# Data Management Functionality

##  Introduction

Welcome to this Jupyter notebook, which is designed to showcase and explain the usage of functions defined in the src/data_management module. These functions have been specifically developed to streamline the process of handling and managing data, particularly focusing on the download and processing of .gz files from the sitemap of the WiWi faculty at Humboldt University of Berlin (HU Berlin).

## Objectives

In this notebook, we will:

1.	Introduce the key functions in the src/data_management module.
2.	Demonstrate how to use these functions effectively.
3.	Provide examples and use cases to illustrate their practical application.
4.	Explain the underlying logic and parameters of each function to ensure a clear understanding of their purpose and usage.

## Overview

The functions in src/data_management have been updated to enhance their capabilities, allowing for efficient downloading and processing of compressed .gz files.

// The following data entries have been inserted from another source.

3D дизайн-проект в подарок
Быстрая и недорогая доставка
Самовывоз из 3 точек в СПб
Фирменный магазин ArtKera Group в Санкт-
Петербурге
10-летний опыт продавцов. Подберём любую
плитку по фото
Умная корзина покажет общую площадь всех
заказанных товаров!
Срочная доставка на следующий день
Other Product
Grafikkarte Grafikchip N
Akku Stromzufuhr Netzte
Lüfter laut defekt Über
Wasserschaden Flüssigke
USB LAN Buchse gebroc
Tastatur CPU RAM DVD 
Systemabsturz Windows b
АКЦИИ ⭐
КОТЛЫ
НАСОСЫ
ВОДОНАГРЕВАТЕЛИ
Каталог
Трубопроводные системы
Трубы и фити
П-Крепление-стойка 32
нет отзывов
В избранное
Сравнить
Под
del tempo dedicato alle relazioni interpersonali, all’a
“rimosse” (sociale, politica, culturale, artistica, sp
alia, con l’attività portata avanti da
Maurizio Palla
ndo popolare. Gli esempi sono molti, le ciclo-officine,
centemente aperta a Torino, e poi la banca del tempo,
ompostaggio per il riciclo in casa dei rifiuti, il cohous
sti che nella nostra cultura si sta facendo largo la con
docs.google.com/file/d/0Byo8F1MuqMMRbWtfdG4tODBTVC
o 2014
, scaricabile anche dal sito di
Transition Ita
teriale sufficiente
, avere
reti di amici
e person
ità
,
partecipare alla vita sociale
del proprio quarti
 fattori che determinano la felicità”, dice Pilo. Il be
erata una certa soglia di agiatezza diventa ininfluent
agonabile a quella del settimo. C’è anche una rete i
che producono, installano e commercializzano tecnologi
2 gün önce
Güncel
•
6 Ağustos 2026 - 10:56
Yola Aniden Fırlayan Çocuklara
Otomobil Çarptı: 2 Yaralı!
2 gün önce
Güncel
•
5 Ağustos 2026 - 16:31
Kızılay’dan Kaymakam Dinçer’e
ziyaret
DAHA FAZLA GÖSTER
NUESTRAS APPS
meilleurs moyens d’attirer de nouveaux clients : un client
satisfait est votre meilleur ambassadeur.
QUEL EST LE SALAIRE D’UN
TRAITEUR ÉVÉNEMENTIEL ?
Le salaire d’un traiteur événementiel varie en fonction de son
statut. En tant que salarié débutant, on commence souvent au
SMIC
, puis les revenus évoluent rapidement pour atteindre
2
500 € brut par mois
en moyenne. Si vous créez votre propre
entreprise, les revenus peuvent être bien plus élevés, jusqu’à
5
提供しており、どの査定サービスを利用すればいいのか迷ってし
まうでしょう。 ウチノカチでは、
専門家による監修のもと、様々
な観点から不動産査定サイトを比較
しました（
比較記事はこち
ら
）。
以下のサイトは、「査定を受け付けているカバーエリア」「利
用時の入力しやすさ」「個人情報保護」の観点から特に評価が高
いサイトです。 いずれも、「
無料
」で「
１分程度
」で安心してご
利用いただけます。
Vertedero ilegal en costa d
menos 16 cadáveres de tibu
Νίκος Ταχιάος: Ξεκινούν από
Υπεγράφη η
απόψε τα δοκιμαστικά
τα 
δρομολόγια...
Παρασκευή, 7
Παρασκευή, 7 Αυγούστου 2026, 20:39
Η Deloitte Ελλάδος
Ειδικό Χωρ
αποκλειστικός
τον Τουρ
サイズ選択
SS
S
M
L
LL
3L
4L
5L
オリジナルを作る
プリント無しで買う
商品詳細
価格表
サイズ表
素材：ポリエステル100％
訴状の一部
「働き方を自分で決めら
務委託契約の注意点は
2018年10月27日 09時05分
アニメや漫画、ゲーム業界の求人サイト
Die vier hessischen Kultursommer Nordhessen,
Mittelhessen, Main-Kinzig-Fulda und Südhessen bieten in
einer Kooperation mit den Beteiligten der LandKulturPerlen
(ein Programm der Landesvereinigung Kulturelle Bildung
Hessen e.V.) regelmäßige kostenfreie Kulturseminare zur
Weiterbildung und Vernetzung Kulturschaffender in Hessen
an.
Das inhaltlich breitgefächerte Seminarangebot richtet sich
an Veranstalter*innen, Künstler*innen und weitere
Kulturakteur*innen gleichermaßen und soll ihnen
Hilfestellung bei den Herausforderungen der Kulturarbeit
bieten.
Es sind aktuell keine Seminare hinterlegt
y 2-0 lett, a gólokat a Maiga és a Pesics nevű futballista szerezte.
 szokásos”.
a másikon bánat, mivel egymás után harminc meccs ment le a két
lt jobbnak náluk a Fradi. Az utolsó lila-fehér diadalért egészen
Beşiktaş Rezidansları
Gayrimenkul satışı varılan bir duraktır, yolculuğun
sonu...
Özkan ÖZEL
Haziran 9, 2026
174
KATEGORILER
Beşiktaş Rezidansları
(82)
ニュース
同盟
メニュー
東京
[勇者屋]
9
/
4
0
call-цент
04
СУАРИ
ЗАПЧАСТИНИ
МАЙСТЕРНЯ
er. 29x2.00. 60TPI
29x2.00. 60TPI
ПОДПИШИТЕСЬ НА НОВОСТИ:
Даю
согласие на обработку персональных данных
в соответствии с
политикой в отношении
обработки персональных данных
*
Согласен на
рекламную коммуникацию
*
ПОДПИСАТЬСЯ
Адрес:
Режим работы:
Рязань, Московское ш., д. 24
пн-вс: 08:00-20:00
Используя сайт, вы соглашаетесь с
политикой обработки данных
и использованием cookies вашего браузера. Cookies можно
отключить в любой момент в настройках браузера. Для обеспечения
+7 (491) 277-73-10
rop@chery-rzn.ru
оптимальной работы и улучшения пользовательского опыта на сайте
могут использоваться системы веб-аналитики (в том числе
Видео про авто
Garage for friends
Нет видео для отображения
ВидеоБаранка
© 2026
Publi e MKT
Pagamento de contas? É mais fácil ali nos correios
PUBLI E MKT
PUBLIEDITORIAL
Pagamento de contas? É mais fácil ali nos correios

These updates are crucial for handling large datasets, ensuring that data extraction from the WiWi faculty’s sitemap is both effective and user-friendly.

We will begin by exploring the individual functions, followed by detailed demonstrations that will guide you through the process of utilizing these tools to manage and analyze data efficiently.

Please note, that this notebook will not showcase the upload of the derived files into the databases, as it is not the goal of this notebook.

In [1]:
import os
import pandas as pd
import sys

# Get the current working directory
cwd = os.getcwd()

# Add the '../scripts' directory to the system path
sys.path.insert(0, os.path.abspath(os.path.join(cwd, '../scripts')))
sys.path.insert(0, os.path.abspath(os.path.join(cwd, '../src')))

from data_management.i_scheme_downloader import *
from data_management.ii_unzip_convert_json import *
from data_management.iii_content_downloader import *
from data_management.iv_html_retriever_cleaner import *
from data_management.v_chunker_embedder import *


SITEMAP_URL = 'https://www.wiwi.hu-berlin.de/sitemap.xml.gz'
PATTERN = r'''<loc>(https://www\.wiwi\.hu-berlin\.de/en/(?!.*\.jpeg|.*\.pdf|.*\.png|.*\.jpg).*?)(?<!/view)</loc>\s*<lastmod>([^<]+)</lastmod>'''

  from .autonotebook import tqdm as notebook_tqdm
2024-07-18 14:23:19,068 - INFO - Found credentials in shared credentials file: ~/.aws/credentials
2024-07-18 14:23:21,875 - INFO - Load pretrained SentenceTransformer: BAAI/bge-small-en
2024-07-18 14:23:24,798 - INFO - 2 prompts are loaded, with the keys: ['query', 'text']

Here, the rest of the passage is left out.